Pastel Network recently announced establishing a partnership with Parity Technologies. The collaboration will see Pastel Network bringing permanent storage and NFT security to Polkadot.
As the builders behind Substrate and Polkadot, Parity Technologies is a well-known name in the industry. The partnership is a huge step for the entire NFT community, and it shows that the constant demand for verifiability, security, and reliability is being addressed with Pastel’s modern framework.
The collaboration means Polkadot will access Parity’s Web3 protocols, which can be easily integrated across Layer 1s and Layer 2s dApps. Parity will work with Polkadot’s L1 parachains and DeFi & NFT apps built on the network.
This will allow the venture to integrate:-
- Sense, Near-Duplicate NFT Detection: It uses Deep Learning technology to assess the relative rareness of non-fungible tokens. It helps detect scams, copyright infringement, and counterfeits, providing certification of authenticity.
- Cascade, NFT Data, and Metadata Storage: It is a permanent, distributed redundant storage protocol. It prevents centralized points of error, 404 errors and IPFS pinning, and monthly subscription maintenance.

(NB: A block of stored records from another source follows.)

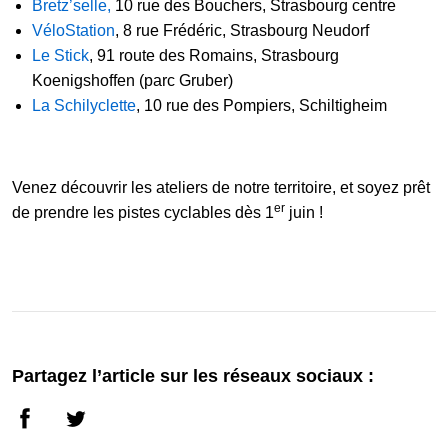
Bretz’selle
,
10 rue des Bouchers, Strasbourg centre
VéloStation
, 8 rue Frédéric, Strasbourg Neudorf
Le Stick
, 91 route des Romains, Strasbourg
Koenigshoffen (parc Gruber)
La Schilyclette
, 10 rue des Pompiers, Schiltigheim
Venez découvrir les ateliers de notre territoire, et soyez prêt
er
de prendre les pistes cyclables dès 1
juin !
Partagez l’article sur les réseaux sociaux :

Since these protocols are lightweight with interoperability for Web3 Open APIs, Polkadot members can access them securely and distributedly.

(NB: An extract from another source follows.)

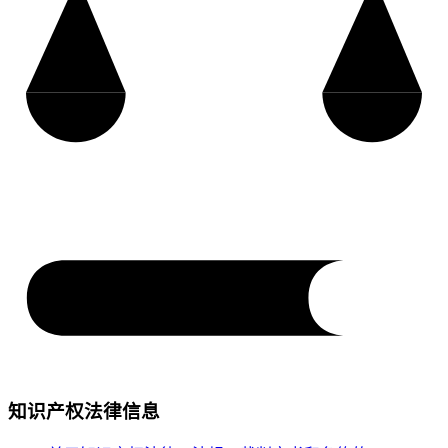
知识产权法律信息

In the long run, the platforms will collaborate to create trustless and decentralized interoperability using a communication bridge. Pastel Network can reach trustless communication with Polkadot using Substrate instance due to its non-parachain blockchain nature.
The Substrate instance can be deployed to the Polkadot network using a common-good community-operate or public utility parachain. In the beginning, Pastel’s network of SuperNodes (high-compute validators) can act as a federation of off-chain agents.
Such scale of interoperability allows Parity and Pastel to bring decentralized NFT security and permanence to the ecosystem. Given the platforms’ global success, their collaboration will render similar results.